Thursday, January 31, 2013

Of Goldilocks Period


I’m afraid this could bring another series of thoughts that will mess up my thoughts more than helping , but I was thinking about “lifeframes”. I don’t know whether it’ll lead me anywhere, but if anything, this period of life I’m about to mention could be inside it.

There is a period in life when time doesn’t seem to exist, it’s just a long period of similar patterns and steady routine that indicate a generation inside one’s life, and I’m calling this the Goldilocks Period. “Remember the time when we used to…” or “I’ll tell you a tale that happened in the golden days of…” are examples of this. It’s about the memories of times “when we used to go on adventures in the neighborhood/nearby woods”, or “when we used to hang out and drink and do shit until it was dawn”, or “when we used to go to parties and get the ladies”.

In entertainment it is about a certain status quo of the story that is the moment mostly recalled. It’s about that core routine that is remembered in definitions. There is a time when the Rebel Alliance stands a real annoyance to the Empire, and their sabotaging of imperial facilities spans through most of the trilogy.

Tolkien’s grounds are interesting to understand this. In The Hobbit the whole journey doesn’t change from beginning to end. It’s all the same ensemble, there’s no loss or any other massive change in the plot line, it’s all about the routine of getting in trouble and being rescued by Gandalf. But in Lord of the Rings the Fellowship of the Ring travels to Mordor. And the breaking of the fellowship, for instance, brings an end to that period and starts another period when all members are scattered around middle-earth, though this one is already too unstable to be considered a Goldilocks Period. (there’s a lot of unresolved subtleties in there).

It can also be these glorious days of the past of characters that was never explored but was always mentioned. That can be explored when the series is over, like the period between the first Metroid and the second one, because after that there’s only one metroid left and there are not many possibilities of stories as in that period.

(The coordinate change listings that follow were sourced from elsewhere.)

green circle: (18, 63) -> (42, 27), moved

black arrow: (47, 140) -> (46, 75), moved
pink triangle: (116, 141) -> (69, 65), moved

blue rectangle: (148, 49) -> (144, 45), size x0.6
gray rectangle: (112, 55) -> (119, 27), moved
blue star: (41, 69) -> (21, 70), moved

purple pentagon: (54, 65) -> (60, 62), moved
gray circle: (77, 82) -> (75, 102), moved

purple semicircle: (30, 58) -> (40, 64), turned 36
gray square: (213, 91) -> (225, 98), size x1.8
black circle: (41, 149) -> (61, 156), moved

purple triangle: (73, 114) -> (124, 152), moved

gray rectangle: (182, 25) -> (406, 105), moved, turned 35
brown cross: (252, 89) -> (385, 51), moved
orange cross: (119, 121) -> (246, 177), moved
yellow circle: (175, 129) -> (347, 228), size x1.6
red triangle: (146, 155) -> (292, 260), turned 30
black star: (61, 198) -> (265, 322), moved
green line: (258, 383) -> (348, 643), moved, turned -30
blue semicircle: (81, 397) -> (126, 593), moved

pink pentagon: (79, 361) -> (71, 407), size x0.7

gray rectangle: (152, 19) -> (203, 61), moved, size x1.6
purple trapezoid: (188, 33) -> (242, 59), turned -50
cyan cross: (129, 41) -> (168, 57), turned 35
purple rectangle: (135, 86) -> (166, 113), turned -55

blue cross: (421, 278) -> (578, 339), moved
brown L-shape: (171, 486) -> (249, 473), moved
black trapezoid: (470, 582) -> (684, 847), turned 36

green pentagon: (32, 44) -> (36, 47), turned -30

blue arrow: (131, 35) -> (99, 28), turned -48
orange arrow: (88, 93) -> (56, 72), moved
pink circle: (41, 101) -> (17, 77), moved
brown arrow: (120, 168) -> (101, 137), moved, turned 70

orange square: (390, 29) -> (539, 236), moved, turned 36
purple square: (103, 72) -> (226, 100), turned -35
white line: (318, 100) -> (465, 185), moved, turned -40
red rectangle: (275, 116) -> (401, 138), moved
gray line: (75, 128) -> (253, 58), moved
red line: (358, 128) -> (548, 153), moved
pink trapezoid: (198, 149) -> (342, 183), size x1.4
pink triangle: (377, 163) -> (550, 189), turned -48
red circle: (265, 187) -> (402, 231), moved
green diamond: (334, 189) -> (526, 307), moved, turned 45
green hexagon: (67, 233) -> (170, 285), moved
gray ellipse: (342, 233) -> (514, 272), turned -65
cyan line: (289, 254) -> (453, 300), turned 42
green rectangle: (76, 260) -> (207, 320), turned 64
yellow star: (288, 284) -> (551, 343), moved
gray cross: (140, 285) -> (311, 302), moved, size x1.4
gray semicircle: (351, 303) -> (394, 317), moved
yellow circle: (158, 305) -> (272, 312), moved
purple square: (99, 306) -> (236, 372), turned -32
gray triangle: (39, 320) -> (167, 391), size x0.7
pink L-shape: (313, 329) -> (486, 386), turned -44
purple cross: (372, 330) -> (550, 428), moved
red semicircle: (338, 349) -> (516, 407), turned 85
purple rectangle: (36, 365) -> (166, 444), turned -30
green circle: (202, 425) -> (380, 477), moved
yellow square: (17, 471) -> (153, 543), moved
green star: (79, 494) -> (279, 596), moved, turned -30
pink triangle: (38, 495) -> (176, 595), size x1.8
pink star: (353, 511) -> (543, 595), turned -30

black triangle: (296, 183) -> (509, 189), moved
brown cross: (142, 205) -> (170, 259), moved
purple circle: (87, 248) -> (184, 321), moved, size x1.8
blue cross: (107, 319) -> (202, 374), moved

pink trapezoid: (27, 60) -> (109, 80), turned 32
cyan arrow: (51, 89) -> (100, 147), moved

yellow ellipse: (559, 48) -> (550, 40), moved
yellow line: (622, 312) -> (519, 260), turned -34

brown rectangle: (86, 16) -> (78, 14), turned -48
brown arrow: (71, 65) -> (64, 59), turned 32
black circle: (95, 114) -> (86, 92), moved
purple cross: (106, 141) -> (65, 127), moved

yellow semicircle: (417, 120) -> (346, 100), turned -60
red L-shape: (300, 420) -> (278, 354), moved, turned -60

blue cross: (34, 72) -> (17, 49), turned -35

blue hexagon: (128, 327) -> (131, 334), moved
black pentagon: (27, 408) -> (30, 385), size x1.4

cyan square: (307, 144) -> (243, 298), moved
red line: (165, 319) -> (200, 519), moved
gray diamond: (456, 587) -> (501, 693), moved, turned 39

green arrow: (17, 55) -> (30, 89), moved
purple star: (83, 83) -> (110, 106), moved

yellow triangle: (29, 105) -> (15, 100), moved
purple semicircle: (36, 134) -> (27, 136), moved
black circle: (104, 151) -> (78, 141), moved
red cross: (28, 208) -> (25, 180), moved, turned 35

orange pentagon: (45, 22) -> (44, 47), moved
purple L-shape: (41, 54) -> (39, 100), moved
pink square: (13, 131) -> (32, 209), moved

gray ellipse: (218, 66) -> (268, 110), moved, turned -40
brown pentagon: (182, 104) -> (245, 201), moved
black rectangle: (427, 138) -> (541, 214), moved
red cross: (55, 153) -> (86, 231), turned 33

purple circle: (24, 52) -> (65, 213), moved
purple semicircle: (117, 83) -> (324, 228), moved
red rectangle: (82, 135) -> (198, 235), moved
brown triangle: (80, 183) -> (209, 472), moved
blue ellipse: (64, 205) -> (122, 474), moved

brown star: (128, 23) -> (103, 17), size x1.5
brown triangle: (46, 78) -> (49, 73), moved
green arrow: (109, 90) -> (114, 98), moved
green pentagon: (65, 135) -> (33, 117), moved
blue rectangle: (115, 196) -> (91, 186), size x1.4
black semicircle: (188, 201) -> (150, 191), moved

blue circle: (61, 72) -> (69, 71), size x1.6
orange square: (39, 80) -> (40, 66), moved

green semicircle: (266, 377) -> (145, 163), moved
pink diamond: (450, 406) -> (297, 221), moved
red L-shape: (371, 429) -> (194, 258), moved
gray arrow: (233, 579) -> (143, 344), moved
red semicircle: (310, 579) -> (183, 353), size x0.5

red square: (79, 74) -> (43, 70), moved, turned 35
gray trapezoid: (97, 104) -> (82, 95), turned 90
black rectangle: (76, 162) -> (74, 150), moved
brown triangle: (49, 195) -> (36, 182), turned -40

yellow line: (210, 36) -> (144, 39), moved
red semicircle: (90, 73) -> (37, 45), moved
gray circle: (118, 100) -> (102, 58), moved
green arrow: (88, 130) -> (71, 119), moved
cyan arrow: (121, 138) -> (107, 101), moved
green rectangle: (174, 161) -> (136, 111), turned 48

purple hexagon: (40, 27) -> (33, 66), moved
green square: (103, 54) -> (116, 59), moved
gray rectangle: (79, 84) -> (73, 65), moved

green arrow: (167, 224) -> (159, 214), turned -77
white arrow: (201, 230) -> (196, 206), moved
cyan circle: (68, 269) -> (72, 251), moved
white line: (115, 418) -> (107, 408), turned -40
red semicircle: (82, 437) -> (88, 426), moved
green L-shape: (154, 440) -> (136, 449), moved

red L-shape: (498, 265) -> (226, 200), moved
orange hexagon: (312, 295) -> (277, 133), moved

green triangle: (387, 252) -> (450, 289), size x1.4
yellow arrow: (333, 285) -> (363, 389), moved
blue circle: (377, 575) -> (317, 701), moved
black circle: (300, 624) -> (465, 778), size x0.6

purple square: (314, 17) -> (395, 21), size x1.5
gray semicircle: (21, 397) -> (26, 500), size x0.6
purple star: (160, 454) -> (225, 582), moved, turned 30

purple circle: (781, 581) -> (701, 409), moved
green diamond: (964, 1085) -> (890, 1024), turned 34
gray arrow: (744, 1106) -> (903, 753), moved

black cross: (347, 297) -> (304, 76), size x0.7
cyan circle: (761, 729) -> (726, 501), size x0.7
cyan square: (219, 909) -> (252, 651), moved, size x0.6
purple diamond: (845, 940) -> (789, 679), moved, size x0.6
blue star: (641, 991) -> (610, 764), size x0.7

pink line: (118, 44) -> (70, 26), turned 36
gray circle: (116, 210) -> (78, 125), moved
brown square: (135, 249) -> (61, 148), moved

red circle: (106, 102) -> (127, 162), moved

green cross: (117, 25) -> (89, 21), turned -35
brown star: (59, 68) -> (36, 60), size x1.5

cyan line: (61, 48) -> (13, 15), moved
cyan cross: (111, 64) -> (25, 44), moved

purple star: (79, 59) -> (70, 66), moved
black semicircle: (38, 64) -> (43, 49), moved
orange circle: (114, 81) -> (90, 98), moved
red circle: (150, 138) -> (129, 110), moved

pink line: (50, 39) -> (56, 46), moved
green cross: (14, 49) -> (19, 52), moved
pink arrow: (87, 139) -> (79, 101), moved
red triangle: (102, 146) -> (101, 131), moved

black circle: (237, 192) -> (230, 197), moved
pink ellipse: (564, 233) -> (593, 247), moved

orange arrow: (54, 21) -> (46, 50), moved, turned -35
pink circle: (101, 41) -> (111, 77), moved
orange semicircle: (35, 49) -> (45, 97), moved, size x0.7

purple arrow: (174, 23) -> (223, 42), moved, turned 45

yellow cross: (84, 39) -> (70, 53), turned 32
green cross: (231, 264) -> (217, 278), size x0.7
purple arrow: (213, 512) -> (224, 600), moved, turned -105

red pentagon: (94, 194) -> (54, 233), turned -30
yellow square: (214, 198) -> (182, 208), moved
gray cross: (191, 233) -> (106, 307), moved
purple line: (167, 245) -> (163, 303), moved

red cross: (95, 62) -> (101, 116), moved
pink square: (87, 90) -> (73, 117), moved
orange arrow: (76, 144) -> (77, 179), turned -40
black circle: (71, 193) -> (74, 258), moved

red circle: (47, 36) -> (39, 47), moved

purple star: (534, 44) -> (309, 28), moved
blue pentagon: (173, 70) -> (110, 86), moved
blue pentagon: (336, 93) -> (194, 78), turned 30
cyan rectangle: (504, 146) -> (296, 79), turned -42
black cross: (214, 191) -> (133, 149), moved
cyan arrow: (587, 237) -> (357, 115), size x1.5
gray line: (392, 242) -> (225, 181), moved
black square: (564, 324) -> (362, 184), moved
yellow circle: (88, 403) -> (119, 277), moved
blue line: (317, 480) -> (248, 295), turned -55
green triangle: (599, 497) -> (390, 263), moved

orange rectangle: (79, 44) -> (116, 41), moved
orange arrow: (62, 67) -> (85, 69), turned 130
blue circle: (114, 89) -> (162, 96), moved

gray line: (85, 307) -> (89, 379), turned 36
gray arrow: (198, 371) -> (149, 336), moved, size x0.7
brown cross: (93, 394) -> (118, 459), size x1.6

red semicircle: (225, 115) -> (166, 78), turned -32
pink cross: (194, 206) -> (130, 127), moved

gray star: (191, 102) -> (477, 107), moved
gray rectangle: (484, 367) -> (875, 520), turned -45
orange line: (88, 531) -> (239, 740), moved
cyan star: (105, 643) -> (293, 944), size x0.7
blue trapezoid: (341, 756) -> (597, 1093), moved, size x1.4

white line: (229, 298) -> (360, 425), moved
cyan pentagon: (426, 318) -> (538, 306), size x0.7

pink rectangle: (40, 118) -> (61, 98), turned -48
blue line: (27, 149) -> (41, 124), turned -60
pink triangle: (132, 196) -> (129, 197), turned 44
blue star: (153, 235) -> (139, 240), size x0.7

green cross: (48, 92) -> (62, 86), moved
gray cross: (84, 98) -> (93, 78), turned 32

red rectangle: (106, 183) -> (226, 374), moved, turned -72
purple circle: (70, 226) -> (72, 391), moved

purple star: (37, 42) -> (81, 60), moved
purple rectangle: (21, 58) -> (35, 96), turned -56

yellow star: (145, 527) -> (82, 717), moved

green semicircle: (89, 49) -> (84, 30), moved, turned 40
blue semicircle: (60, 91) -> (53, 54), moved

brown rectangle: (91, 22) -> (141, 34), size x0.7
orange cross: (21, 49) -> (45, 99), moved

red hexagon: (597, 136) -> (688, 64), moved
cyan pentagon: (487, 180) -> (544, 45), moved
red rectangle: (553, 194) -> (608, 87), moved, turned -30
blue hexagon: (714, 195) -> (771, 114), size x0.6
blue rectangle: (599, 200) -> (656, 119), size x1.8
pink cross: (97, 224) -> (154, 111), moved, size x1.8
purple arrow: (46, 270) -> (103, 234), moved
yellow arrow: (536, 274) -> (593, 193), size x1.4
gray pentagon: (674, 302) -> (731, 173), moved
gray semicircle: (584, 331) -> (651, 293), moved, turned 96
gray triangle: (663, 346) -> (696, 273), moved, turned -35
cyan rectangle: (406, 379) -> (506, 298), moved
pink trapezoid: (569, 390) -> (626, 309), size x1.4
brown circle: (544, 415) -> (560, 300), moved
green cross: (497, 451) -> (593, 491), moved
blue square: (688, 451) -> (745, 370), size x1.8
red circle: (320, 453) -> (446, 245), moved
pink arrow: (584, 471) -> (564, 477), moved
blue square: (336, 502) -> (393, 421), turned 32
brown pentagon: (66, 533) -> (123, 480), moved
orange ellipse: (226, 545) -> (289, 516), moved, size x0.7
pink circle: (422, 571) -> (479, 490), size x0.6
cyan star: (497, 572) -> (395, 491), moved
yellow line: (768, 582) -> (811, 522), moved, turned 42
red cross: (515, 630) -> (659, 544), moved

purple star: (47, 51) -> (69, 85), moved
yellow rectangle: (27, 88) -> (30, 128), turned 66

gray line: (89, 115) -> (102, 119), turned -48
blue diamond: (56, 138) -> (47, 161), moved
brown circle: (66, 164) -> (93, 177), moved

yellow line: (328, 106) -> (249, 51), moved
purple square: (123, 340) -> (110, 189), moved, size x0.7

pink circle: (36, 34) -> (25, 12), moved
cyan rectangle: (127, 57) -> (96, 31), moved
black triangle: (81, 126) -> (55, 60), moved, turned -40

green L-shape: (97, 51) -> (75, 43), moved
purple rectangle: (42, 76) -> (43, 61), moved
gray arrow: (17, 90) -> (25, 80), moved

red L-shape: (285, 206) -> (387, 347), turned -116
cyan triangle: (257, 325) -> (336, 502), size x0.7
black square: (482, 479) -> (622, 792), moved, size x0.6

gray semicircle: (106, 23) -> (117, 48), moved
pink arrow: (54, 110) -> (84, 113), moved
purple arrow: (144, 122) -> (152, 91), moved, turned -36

Here in this blog it can be this time when I used to have the routine of having those days when I felt so lost and I was trying to get answers and I would go around writing down every thought I had wherever I was, or then getting home and turning off all lights and staying up until late at night writing and write thirty posts every month, and working with my stringed story. And when I think about it, it’s still happening already, I’m in an never-ending quest of developing the underdeveloped, and that’s one interesting thing, the way the Goldilocks Period is felt mostly when it’s over.